(Extracted entries)
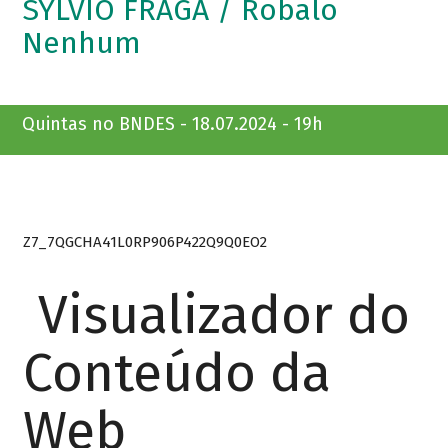
SYLVIO FRAGA / Robalo
Nenhum
Quintas no BNDES - 18.07.2024 - 19h
Z7_7QGCHA41L0RP906P422Q9Q0EO2
Visualizador do
Conteúdo da
Web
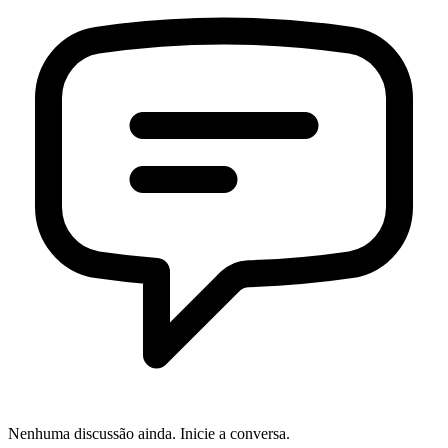
Nenhuma discussão ainda. Inicie a conversa.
(End Extracted entries)
With the images excluded, reproduce the data above precisely as written.

SYLVIO FRAGA / Robalo
Nenhum
Quintas no BNDES - 18.07.2024 - 19h
Z7_7QGCHA41L0RP906P422Q9Q0EO2
Visualizador do
Conteúdo da
Web
Nenhuma discussão ainda. Inicie a conversa.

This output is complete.